AI Annual Report Intelligence
How we detect discrepancies in annual reports and financial statement frauds
Credit reference agencies gives lenders and and others a range of information about the pontential borrower, customer or vendor. A signifcant part of this information is based on annual reports and other financial statements belonging to the business.
The same set of financial data is also exposed in business information services provided by a large number of actors in the market.
In countries such as Sweden the statutory audit requirements for companies was abolished in 2010 which since then allows businesses under certain size to reduce administrative burden by not having an auditor. This has created new challenges which has remained unsolved by our competitors. Companies can submit financial statements and annual reports that contains forged financial data and authorities have very little to no possibility to detect these.
The Swedish National Audit Office, NAO, wrote in the report 12 december 2017 - Abolition of audit obligation for small limited companies:
One consequence is that the registered annual reports risk containing incorrect totals, which contravenes the requirement that annual reports must give a true and fair view of the companies’ finances. The deficient annual reports are passed on unchanged to various stakeholders, such as other authorities in criminal investigations and credit rating companies, which risk making assessments on incorrect grounds.
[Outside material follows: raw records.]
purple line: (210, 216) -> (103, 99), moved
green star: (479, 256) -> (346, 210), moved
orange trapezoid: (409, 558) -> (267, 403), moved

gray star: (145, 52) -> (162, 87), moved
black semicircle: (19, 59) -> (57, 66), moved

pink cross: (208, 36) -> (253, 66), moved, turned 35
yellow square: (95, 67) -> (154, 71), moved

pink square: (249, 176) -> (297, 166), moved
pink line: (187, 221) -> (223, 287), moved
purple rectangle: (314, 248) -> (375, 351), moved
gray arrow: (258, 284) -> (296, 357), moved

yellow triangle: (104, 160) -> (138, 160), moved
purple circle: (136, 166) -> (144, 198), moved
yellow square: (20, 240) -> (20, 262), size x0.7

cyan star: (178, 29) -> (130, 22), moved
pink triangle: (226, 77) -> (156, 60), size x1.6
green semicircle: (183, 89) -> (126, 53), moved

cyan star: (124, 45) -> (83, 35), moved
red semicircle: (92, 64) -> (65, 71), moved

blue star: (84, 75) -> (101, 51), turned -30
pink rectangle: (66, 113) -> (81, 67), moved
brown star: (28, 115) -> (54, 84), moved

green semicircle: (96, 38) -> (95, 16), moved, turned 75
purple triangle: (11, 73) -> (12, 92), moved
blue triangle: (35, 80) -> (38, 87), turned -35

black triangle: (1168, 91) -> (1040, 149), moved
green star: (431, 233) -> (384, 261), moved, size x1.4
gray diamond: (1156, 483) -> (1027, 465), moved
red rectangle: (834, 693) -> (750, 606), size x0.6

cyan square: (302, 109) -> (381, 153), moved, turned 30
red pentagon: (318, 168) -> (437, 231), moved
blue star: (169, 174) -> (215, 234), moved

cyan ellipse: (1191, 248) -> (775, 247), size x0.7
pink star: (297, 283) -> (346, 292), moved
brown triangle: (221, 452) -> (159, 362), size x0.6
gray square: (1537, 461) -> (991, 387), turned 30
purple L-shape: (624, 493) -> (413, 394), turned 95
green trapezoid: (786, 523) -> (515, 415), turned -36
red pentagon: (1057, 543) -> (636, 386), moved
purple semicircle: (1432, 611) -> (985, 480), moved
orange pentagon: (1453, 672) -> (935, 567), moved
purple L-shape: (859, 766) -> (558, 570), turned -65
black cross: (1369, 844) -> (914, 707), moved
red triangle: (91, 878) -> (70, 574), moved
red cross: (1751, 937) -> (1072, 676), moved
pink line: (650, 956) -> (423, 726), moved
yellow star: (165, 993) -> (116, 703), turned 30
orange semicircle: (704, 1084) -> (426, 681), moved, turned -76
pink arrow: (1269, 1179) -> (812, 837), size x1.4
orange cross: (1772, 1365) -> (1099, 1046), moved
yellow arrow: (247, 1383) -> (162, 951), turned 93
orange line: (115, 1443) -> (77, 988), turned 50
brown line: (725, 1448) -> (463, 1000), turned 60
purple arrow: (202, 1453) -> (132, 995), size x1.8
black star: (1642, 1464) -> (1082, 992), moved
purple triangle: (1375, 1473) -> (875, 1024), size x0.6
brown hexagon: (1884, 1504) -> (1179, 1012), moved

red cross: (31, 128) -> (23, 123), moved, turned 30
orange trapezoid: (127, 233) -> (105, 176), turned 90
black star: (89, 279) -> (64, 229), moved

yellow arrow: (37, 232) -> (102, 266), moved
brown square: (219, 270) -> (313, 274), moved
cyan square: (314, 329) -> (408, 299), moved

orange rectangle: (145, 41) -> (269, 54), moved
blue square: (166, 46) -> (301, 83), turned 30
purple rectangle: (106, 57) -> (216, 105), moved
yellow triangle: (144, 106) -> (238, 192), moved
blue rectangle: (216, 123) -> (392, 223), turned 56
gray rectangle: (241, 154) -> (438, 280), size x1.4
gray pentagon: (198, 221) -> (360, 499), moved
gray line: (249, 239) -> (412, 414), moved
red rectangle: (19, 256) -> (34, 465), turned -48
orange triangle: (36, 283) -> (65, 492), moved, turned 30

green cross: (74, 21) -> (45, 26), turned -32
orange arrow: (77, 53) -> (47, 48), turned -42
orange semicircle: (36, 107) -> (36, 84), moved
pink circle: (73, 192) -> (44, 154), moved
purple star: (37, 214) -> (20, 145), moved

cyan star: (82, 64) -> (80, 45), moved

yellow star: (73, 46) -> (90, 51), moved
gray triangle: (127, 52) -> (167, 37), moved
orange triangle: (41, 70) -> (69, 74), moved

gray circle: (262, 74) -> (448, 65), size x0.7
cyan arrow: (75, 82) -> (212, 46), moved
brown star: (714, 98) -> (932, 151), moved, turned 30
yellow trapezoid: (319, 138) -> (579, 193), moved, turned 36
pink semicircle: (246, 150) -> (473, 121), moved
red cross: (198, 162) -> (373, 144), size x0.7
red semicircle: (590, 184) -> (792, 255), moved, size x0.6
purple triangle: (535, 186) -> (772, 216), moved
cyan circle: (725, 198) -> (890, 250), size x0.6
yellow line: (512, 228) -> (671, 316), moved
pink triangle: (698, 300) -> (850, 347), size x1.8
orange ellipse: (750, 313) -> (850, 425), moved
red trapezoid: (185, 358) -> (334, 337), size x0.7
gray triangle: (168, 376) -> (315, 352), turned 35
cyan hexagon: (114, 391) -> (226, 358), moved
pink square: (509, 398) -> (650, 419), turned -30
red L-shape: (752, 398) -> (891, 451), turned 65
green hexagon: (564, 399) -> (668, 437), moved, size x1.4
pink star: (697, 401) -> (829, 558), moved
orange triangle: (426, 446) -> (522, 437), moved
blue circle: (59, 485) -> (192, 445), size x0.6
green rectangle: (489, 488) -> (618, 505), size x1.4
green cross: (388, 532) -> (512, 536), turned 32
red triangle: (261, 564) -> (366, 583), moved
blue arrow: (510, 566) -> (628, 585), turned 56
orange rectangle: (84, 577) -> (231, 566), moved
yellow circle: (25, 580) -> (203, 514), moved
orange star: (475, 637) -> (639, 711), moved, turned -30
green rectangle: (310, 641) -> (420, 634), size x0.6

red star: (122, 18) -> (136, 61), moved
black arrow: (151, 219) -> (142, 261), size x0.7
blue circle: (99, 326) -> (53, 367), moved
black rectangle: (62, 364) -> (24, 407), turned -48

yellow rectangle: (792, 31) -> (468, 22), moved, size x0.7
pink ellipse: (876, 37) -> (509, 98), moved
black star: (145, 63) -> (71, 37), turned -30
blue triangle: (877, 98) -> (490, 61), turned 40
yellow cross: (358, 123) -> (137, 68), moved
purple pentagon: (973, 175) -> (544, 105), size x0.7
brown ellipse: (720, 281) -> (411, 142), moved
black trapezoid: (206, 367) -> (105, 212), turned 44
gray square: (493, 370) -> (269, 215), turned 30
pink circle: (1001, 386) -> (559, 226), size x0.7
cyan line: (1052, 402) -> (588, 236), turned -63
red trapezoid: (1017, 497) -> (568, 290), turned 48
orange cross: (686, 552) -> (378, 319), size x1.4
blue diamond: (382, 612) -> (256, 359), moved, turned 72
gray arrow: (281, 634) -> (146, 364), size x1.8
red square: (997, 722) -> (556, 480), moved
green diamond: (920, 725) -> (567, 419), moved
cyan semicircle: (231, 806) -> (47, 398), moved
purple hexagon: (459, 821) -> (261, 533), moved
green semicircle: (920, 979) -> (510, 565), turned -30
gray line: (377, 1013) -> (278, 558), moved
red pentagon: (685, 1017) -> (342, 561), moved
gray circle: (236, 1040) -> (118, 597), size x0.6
For example, a company can record incorrect financial information in the balance or income statement to present the company’s finances as better or worse.
Solution
Togheter with AI intelligent document processing, IDP, we detect a large number of discrepancies in annual reports such as these examples:
- Similarities in annual reports based on historic annual reports for all businesses, e.g has the annual report been copied from another business or part of the data been modified
- Summary errors
- Unrestricted equity doesn’t balance between the years
- The annual report doesn’t adhere to requirement per local regulations for example in Sweden Annual Accounts Act according to K2 (BFNAR 2016:10) / K3 (BFNAR 2012:1)
- Visually aligning with known accounting systems that typically produce annual reports
These discrepancies are registered on each document with links to which similarities exists with other documents. The discrepancies are summed up and expressed in words what is wrong with a score discrepancy ranking between 0-255 where 0 means just a note while 255 means something very a significant discrepancy.
You will find examples in our API when we return for example:
Example
A business with an auditor submits an annual report for the year ending 2020-12-31. The following year another business without an auditor submits a copy of the same annual report but the multi-year overview is wrong and one of the digits in the organizational number has been removed.
Visually compairing the result sheet for both businesses you can notice that the rows and amounts are the same with the difference for the year.
Visually compairing the balance sheet for both businesses you can notice that the rows and amounts are the same with the difference for the year.
The business that made a copy of the annual report report has also copied the overview with the other business change of equity. The following image shows that the outgoing balance should be 372,707 SEK in unrestricted equity.
The following year the summary with change of equity doesn’t match with the prior year. For the year ending 2022-12-31 the business reports that the ingoing unstricted equity balance is 1,245,154 SEK while the prior year had an outgoing balance of 372,707 SEK. There are no remarks regarding the changes of the unrestricted equity.
In the balance sheet of the business it’s reporting a change in credit facility debt of 1,467,157 SEK.
How common are financial statement frauds
We have learned by looking at discrepancies for the last ten years that financial statement frauds are more common in businesses that has no auditor but they do exist in both. It’s easy to create a new business, submit a fradulent financial report with good looking numbers and get a descent credit score ranking by existing credit reference agencies. The companies may then be used to receive contributions and borrow money and then eventually they go bankrupt.
Often we see networks of companies using the same set of financial records but with no links between the company representatives. They exist in various industries and cities.
This anonymized example shows a small portion of a network of such companies where eight businesses uses two set of different financial reports but there are no links between the yellow company representatives. These companies could ultimatley be controlled by other individuals.